In this module, we will learn about clustering in Python.

In [1]:
%matplotlib inline
import numpy as np
import seaborn as sns
import matplotlib.pyplot as plt
from sklearn import datasets as skdat
import scipy

## K-means clustering

As discussed in the talk, K-means is an effective clustering algorithm that is widely used.
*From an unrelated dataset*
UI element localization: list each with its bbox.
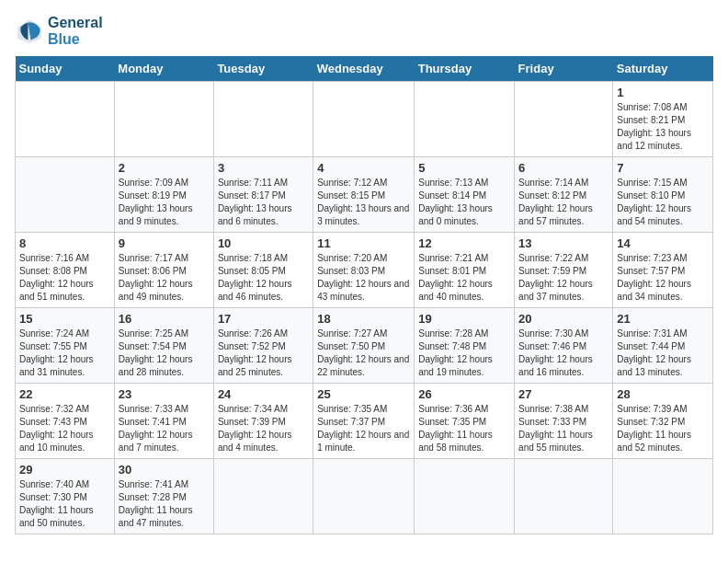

In this lab, you will implement K-means and explore its strengths and limitations.

Here is the pseudocode for K-means:<br/>
<ol>
    <li>randomly initialize $\mu_k, \mathrm{\;for\;} k=1,\dots,K$</li>
    <li>while $\mu$ not converged:</li>
    <ol>
        <li>assign data point n to nearest cluster: $r_{n} \leftarrow \arg \min_k ||x_n - \mu_k ||^2, \mathrm{\;for\;} n=1,\dots,N$</li>
        <li>count number of data points assigned to cluster $k$, $N_k \leftarrow \sum_{n=1}^N r_{nk}, \mathrm{\;for\;} k=1,\dots,K$</li>
        <li>update cluster centers: $\mu_k \leftarrow \frac{1}{N_k} \sum_{n=1}^N x_n r_{nk}, \mathrm{\;for\;} k=1,\dots,K$</li>
    </ol>
</ol>   
Recall that $r_{nk}$ is a binary variable indicating whether data point $n$ is assigned to cluster $k$ and that $\mu_k$ is the center for cluster $k$. Note that $\mu_k$ could be a scalar or a vector; its dimensionality matches that of the data $x_{1:N}$. 

### Task 1

Given the above pseudocode for K-means, complete the implementation below.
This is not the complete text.